Amaury Córdova Flores

La leyenda del indomable, 1967, cartel de la película
La leyenda del indomable, 1967, cartel de la película

Un destello blanco se vio al norte. Crecía. Tras de él, la silueta de los edificios desaparecía; también las personas, los coches. Hasta no dejar ver nada, la luz cegadora avanzó y cubrió todo. Millones de voces sonaban y de pronto fueron cesadas.

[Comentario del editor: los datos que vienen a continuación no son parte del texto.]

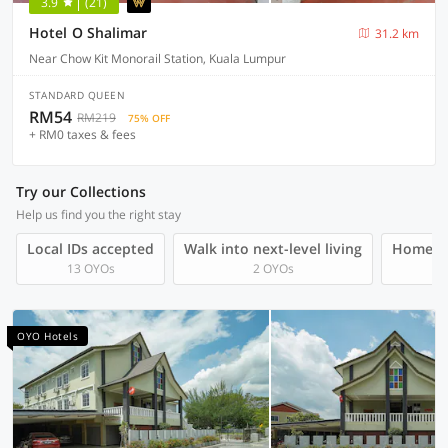
3.9
(21)
Hotel O Shalimar
31.2 km
Near Chow Kit Monorail Station, Kuala Lumpur
STANDARD QUEEN
RM54
RM219
75% OFF
+ RM0 taxes & fees
Try our Collections
Help us find you the right stay
Local IDs accepted
Walk into next-level living
Homegro
13 OYOs
2 OYOs
OYO Hotels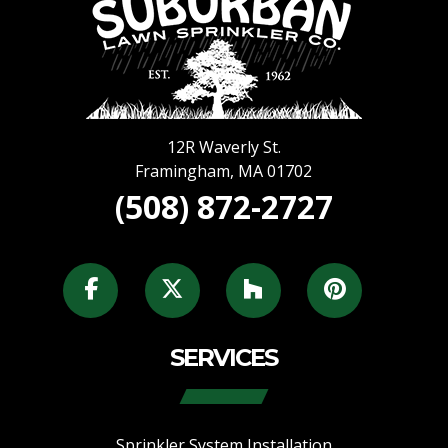
12R Waverly St.
Framingham
,
MA
01702
(508) 872-2727
SERVICES
Sprinkler System Installation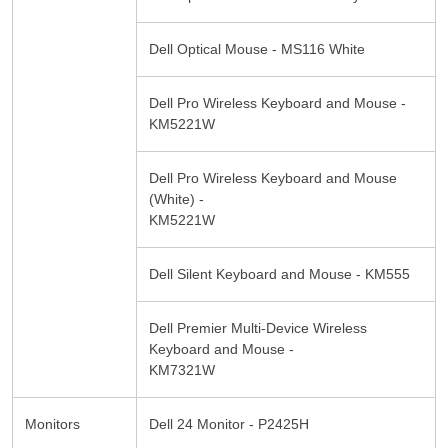
Dell Optical Mouse - MS116 White
Dell Pro Wireless Keyboard and Mouse -
KM5221W
Dell Pro Wireless Keyboard and Mouse
(White) -
KM5221W
Dell Silent Keyboard and Mouse - KM555
Dell Premier Multi-Device Wireless
Keyboard and Mouse -
KM7321W
Monitors
Dell 24 Monitor - P2425H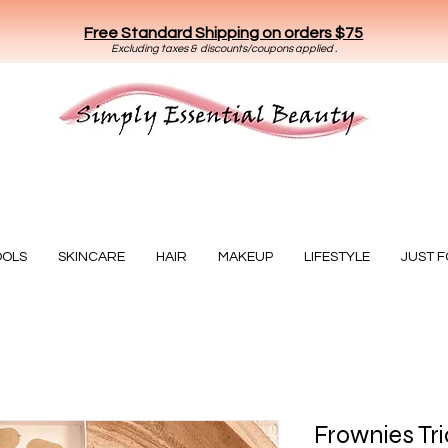
Free Standard Shipping on orders $75
E
xclud
ing taxes & discounts/coupons applied .
Essential Beauty
OOLS
SKINCARE
HAIR
MAKEUP
LIFESTYLE
JUST 
Frownies Tr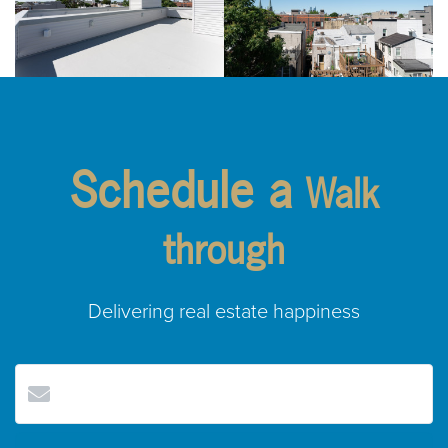
Schedule a
Walk
through
Delivering real estate happiness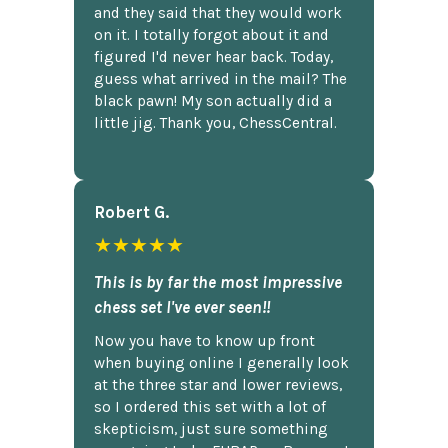
and they said that they would work
on it. I totally forgot about it and
figured I'd never hear back. Today,
guess what arrived in the mail? The
black pawn! My son actually did a
little jig. Thank you, ChessCentral.
Robert G.
★★★★★
This is by far the most impressive
chess set I've ever seen!!
Now you have to know up front
when buying online I generally look
at the three star and lower reviews,
so I ordered this set with a lot of
skepticism, just sure something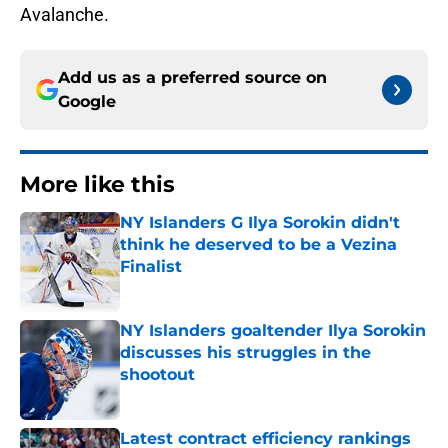
Avalanche.
Add us as a preferred source on
Google
More like this
NY Islanders G Ilya Sorokin didn't
think he deserved to be a Vezina
Finalist
Published by on Invalid Date
NY Islanders goaltender Ilya Sorokin
discusses his struggles in the
shootout
Published by on Invalid Date
Latest contract efficiency rankings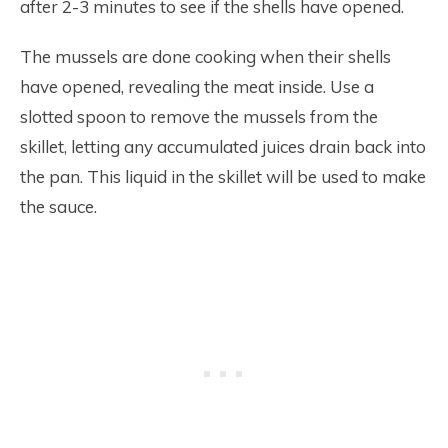
after 2-3 minutes to see if the shells have opened.
The mussels are done cooking when their shells
have opened, revealing the meat inside. Use a
slotted spoon to remove the mussels from the
skillet, letting any accumulated juices drain back into
the pan. This liquid in the skillet will be used to make
the sauce.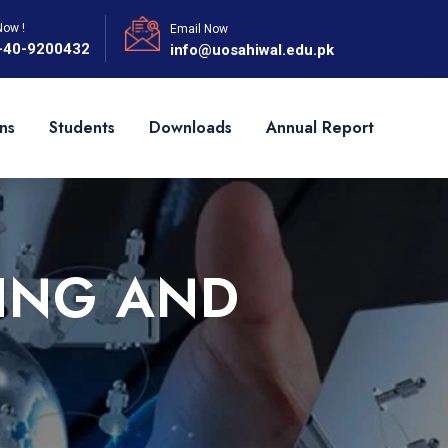
Now !
Email Now
-40-9200432
info@uosahiwal.edu.pk
ns
Students
Downloads
Annual Report
ING AND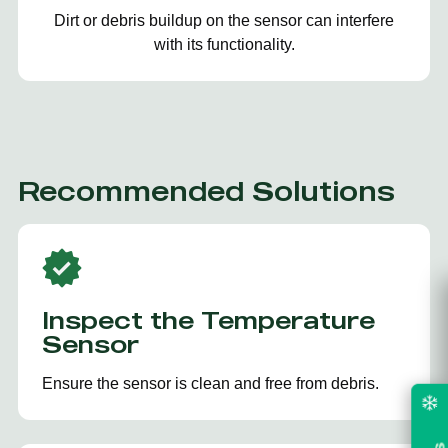
Dirt or debris buildup on the sensor can interfere
with its functionality.
Recommended Solutions
Inspect the Temperature
Sensor
Ensure the sensor is clean and free from debris.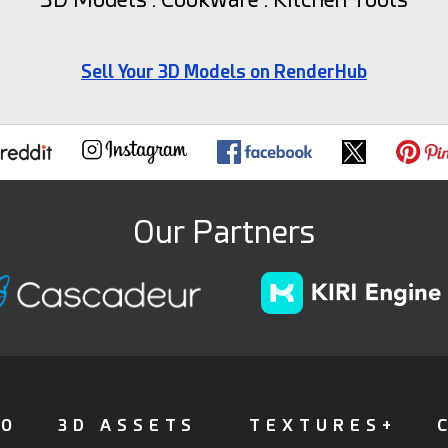
Sell Your 3D Models on RenderHub
Our Partners
FO
3D ASSETS
TEXTURES+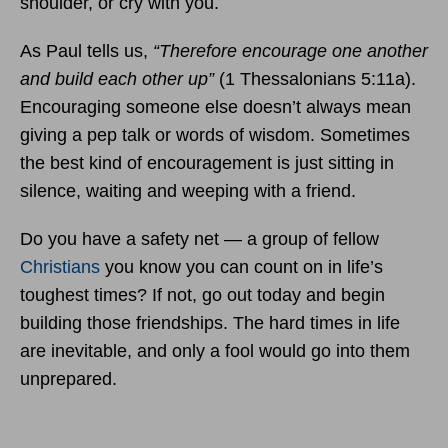
shoulder, or cry with you.
As Paul tells us,
“Therefore encourage one another
and build each other up”
(1 Thessalonians 5:11a).
Encouraging someone else doesn’t always mean
giving a pep talk or words of wisdom. Sometimes
the best kind of encouragement is just sitting in
silence, waiting and weeping with a friend.
Do you have a safety net — a group of fellow
Christians
you know you can count on in life’s
toughest times? If not, go out today and begin
building those friendships. The hard times in life
are inevitable, and only a fool would go into them
unprepared.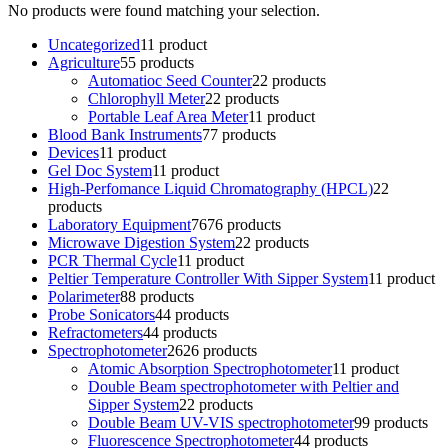
No products were found matching your selection.
Uncategorized
1
1 product
Agriculture
5
5 products
Automatioc Seed Counter
2
2 products
Chlorophyll Meter
2
2 products
Portable Leaf Area Meter
1
1 product
Blood Bank Instruments
7
7 products
Devices
1
1 product
Gel Doc System
1
1 product
High-Perfomance Liquid Chromatography (HPCL)
2
2
products
Laboratory Equipment
76
76 products
Microwave Digestion System
2
2 products
PCR Thermal Cycle
1
1 product
Peltier Temperature Controller With Sipper System
1
1 product
Polarimeter
8
8 products
Probe Sonicators
4
4 products
Refractometers
4
4 products
Spectrophotometer
26
26 products
Atomic Absorption Spectrophotometer
1
1 product
Double Beam spectrophotometer with Peltier and
Sipper System
2
2 products
Double Beam UV-VIS spectrophotometer
9
9 products
Fluorescence Spectrophotometer
4
4 products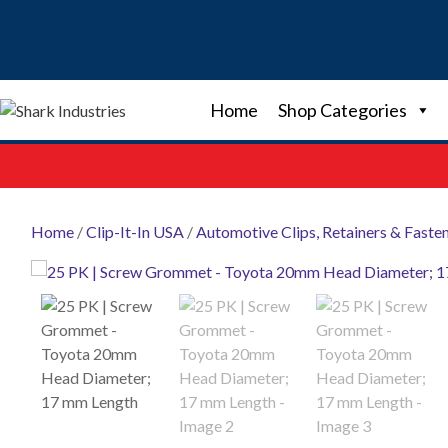
Skip
to
content
Home
Shop Categories
Home
/
Clip-It-In USA
/
Automotive Clips, Retainers & Faste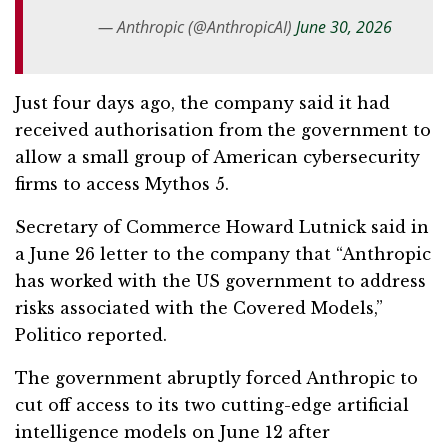
— Anthropic (@AnthropicAI)
June 30, 2026
Just four days ago, the company said it had
received authorisation from the government to
allow a small group of American cybersecurity
firms to access Mythos 5.
Secretary of Commerce Howard Lutnick said in
a June 26 letter to the company that “Anthropic
has worked with the US government to address
risks associated with the Covered Models,”
Politico reported.
The government abruptly forced Anthropic to
cut off access to its two cutting-edge artificial
intelligence models on June 12 after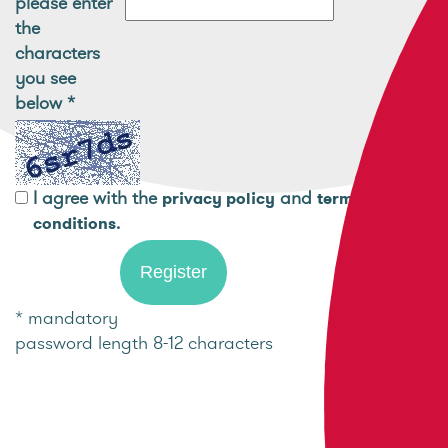
please enter
the
characters
you see
below
*
I agree with the
and
privacy policy
terms and
.
conditions
* mandatory
password length 8-12 characters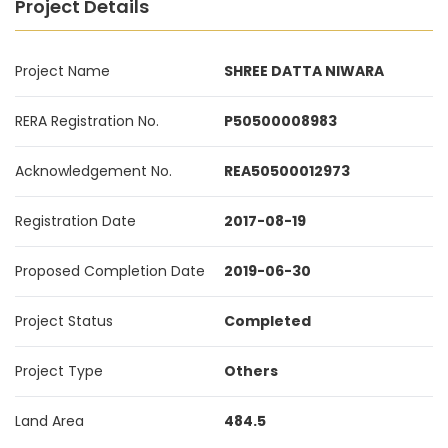
Project Details
Project Name
SHREE DATTA NIWARA
RERA Registration No.
P50500008983
Acknowledgement No.
REA50500012973
Registration Date
2017-08-19
Proposed Completion Date
2019-06-30
Project Status
Completed
Project Type
Others
Land Area
484.5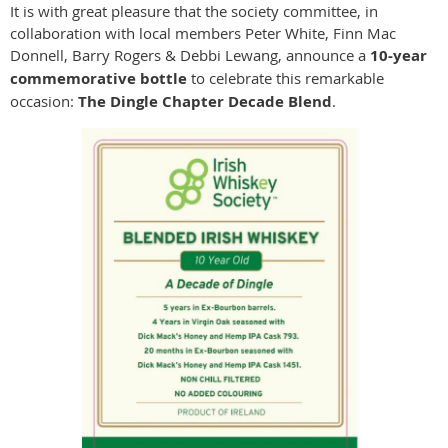
It is with great pleasure that the society committee, in
collaboration with local members Peter White, Finn Mac
Donnell, Barry Rogers & Debbi Lewang, announce a
10-year
commemorative bottle
to celebrate this remarkable
occasion:
The Dingle Chapter Decade Blend
.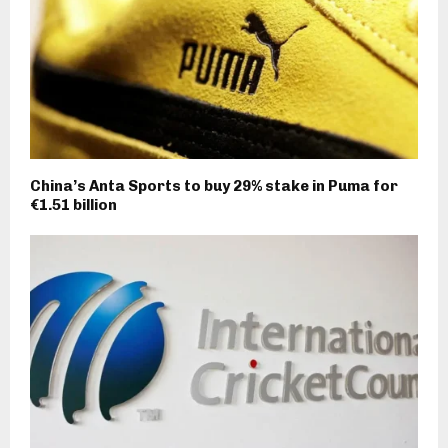
China’s Anta Sports to buy 29% stake in Puma for
€1.51 billion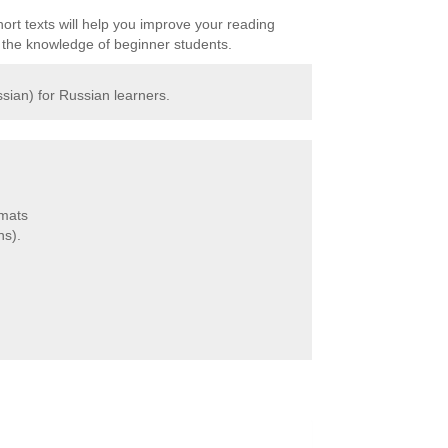
ort texts will help you improve your reading
it the knowledge of beginner students.
sian) for Russian learners.
rmats
ns).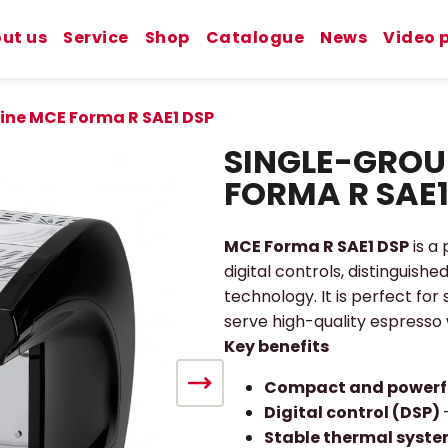
ut us
Service
Shop
Catalogue
News
Video 
ine MCE Forma R SAE1 DSP
SINGLE-GROU
FORMA R SAE1
MCE Forma R SAE1 DSP
is a
digital controls, distinguish
technology. It is perfect for
serve high-quality espresso
Key benefits
Compact and powerf
Digital control (DSP)
Stable thermal syst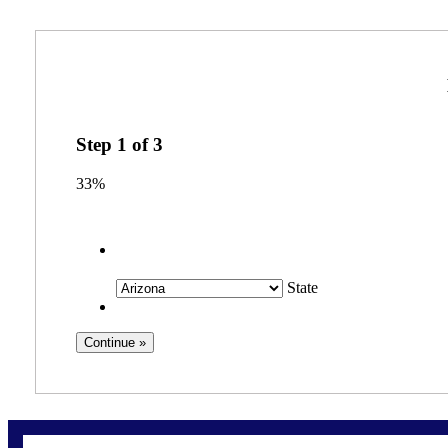
Step
1
of
3
33%
State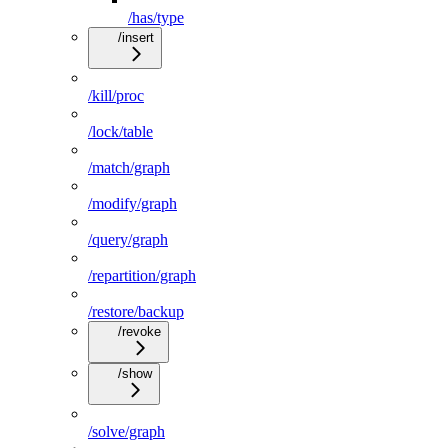
/has/type
/insert
/kill/proc
/lock/table
/match/graph
/modify/graph
/query/graph
/repartition/graph
/restore/backup
/revoke
/show
/solve/graph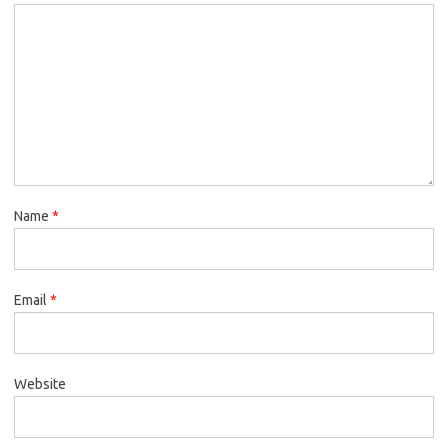
Name
*
Email
*
Website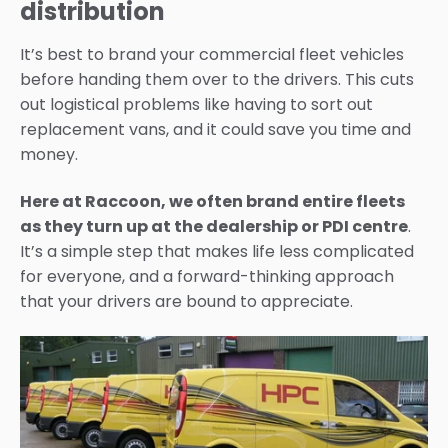
distribution
It’s
best to brand your commercial fleet
vehicles
before handing them over to the drivers. This cuts
out logistical problems like having to sort o
ut
replacement vans, and it could save you time and
money.
Here at Raccoon, we often brand entire fleets
as they turn up at the dealership or PDI centre
.
It’s
a simple
step that makes life less complicated
for everyone
, and a forward-thinking approach
that your drivers
are bound to
appreciate.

Era necesario el reinicio, algo no estaba bien. Algo se había perdido en el proceso, el resultado no era satisfactorio, no era el correcto. El planeta se encontraba cubierto de nada otra vez, nada más que silencio. Una vez más, comenzaba desde cero.

No podía sentir nada ni ver nada, mucho menos oír algo o moverse. Poco a poco comenzó a escuchar un latido, cada vez lo oía más fuerte. Otro sonido se incorporó: un golpeteo, pero no podía ubicar su origen. Comenzó a recobrar el sentido del tacto. Identificó que estaba acostado, en una cama. Aún no podía oír o ver algo. El golpeteo volvió: con un dedo alguien estaba tocando repetidas veces en el cruce entre sus cejas y su nariz. Poco a poco volvió a escuchar.

–¿Cómo te sientes?

La rareza del momento, la confusión y la falta de memoria sólo lo dejaron responder:

–Raro.

Volvía a ver, borroso aún. Logró ver a una señorita parada ante él. Era un hospital. Una vez recuperados todos los sentidos, se sentó en la mesa y se recorrió a sí mismo con la mirada un par de veces. Tenía los brazos vendados, traía puesta una bata de hospital y le ardía la cara.

–¿Qué pasó?

–No lo sé, a mí sólo me asignan un paciente y lo atiendo. Sanaste increíblemente rápido. Estabas lleno de quemaduras. ¿Qué te pasó?

–¿Alguien pago por mi atención y estancia? – preguntó desconcertado.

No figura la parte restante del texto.